> **Problem details**:
State how many lines in the records below include the word "thay". Give nothing but that number.

> **Source material**:

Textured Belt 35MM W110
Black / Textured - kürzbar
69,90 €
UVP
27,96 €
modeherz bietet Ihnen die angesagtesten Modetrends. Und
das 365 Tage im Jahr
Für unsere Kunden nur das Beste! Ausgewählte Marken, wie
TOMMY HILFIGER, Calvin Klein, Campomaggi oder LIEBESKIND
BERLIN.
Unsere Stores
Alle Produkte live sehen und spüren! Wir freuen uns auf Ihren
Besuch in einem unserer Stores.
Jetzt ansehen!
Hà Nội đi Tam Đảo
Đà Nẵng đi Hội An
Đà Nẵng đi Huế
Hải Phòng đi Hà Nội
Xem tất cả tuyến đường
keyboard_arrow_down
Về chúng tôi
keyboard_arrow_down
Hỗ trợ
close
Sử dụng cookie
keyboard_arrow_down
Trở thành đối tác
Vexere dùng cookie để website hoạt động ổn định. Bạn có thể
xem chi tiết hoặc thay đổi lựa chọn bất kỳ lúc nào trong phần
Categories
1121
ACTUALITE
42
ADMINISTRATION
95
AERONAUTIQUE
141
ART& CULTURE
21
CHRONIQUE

--

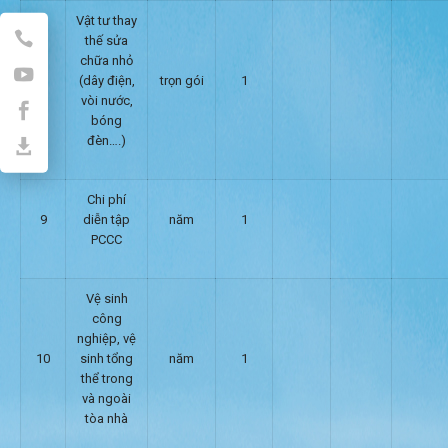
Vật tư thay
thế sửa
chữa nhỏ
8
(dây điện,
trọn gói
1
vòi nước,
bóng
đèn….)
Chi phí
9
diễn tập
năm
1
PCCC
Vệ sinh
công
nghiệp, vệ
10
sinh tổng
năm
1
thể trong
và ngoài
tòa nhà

...

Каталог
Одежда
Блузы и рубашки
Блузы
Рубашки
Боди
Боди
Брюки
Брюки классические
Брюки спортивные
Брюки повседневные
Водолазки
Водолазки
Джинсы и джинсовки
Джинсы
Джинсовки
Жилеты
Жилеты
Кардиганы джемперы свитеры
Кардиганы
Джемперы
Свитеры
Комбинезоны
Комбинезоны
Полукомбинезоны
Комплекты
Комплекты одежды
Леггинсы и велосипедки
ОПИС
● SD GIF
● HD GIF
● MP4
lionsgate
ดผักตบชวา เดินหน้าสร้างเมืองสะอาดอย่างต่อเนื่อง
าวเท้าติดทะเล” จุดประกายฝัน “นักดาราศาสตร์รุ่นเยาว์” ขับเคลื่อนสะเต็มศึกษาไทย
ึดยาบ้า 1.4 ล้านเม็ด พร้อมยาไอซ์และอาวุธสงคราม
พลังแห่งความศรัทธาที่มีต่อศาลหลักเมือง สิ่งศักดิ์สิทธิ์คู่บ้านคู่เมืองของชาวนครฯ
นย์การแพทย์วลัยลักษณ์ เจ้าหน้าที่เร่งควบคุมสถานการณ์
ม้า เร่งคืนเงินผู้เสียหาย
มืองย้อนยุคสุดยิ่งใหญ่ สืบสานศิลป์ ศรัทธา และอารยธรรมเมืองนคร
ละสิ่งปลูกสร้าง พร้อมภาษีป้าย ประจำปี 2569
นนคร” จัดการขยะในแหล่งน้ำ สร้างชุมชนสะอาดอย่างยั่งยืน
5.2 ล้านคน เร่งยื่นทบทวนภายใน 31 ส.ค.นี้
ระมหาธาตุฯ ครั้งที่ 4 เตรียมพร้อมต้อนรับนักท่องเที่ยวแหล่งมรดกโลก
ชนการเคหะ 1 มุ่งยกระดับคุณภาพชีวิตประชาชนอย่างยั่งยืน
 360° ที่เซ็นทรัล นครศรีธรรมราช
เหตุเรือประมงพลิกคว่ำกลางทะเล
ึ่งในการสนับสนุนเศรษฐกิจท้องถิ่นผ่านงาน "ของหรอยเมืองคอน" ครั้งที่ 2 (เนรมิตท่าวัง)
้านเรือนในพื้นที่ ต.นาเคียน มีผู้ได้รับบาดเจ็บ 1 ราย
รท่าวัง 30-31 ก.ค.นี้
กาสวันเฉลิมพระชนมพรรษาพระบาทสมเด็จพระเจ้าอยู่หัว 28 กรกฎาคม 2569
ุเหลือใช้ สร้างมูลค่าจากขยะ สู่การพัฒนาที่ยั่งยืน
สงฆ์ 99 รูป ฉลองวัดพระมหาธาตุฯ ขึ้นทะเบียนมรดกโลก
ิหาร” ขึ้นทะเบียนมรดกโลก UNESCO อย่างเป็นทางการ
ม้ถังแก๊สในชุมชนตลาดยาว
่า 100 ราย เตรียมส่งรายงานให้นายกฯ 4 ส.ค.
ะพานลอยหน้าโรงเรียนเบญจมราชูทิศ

> **Reply**:
2